At x = 0, 24x + 4 = 4, which is greater than zero. This is a minimum.

At x = -1/3, 24x + 4 = -4, which is less than zero. This is a maximum.

Third Step: Find the corresponding y-coordinates for the x-value (maximum) you found in Step 2 by substituting back into the original function.

At x = -1/3, y = 4x^{3} + 2x^{2} + 1 = -4/27 + 2/9 + 1 = 29/27

Therefore the function has a **maximum value** at (-1/3, 29/27).

*That’s how to maximize in calculus!*

**Tip**: You can check your answer by sketching the graph and looking for the highest and lowest points.

## Profit Maximization

Profit maximization is one of the topics that are likely to be tested in the short-answer section of the **AP Calculus** exam. It is equal to a business’s revenue minus the costs incurred in producing that revenue. Profit maximization is an important concern because businesses are run in order to earn the highest profits possible. Calculus can be used to calculate the profit-maximizing number of units produced.

## Find the maximum profit in calculus: Steps

**Sample question: **Find the **profit equation** of a business with a revenue equation of 2000x – 10x^{2} and a cost equation of 2000 + 500x.

First Step: Set profit to equal revenue minus cost. For example, the revenue equation 2000x – 10x^{2} and the cost equation 2000 + 500x can be combined as profit = 2000x – 10x^{2} – (2000 + 500x) or profit = -10x^{2} + 1500x – 2000.

Second Step: Find the first derivative of the profit equation. For example, the profit equation -10x^{2} + 1500x – 2000 becomes -20x + 1500.

Third Step: Set the equation **equal to zero**:

-20x + 1500 = 0

Fourth Step: Use **algebra** to find how many units are produced from the equation you wrote in Step 3.

20x = 1500

x = 75.

Fifth Step: Calculate the **maximum profit** using the number of units produced calculated in the previous step. In this example, inserting x = 75 into the profit equation -10x^{2} + 1500x – 2000 produces -10(75)^{2} + 1500(75) – 2000 or 54,250 in profit.

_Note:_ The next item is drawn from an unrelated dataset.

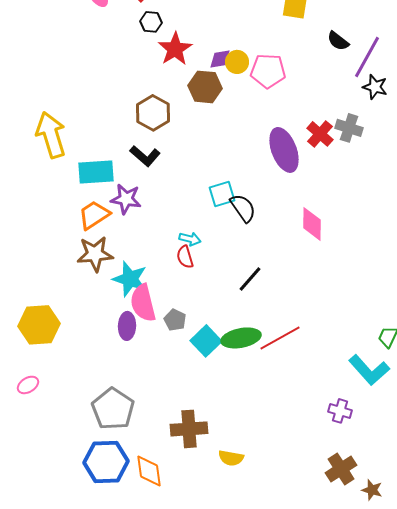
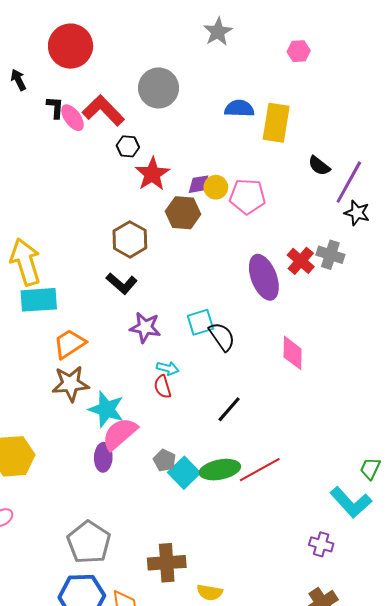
cyan rectangle: (96, 172) -> (39, 300), moved
purple star: (126, 199) -> (145, 327), moved
pink semicircle: (143, 303) -> (120, 434), turned 63
gray pentagon: (175, 320) -> (165, 460), moved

That’s how to find the maximum profit in calculus!

Tip:

For answering this type of question on the **AP calculus exam**, be sure to record this figure using the unit of measurement presented in the short-answer problem. For profit maximization short-answer problems on the AP Calculus exam, this unit of measurement is almost certainly US dollars or $. Some equations might present more than one possible answer. Some of these answers can be picked out and discarded using common sense but most often cannot be treated the same. In these cases, insert all possible answers into the profit equation to calculate their profits and then select the answer that produces the highest profit as the profit maximizing number of units produced.

**Sources:**

http://earthmath.kennesaw.edu/main_site/review_topics/economics.htm Retrieved July 12, 2015.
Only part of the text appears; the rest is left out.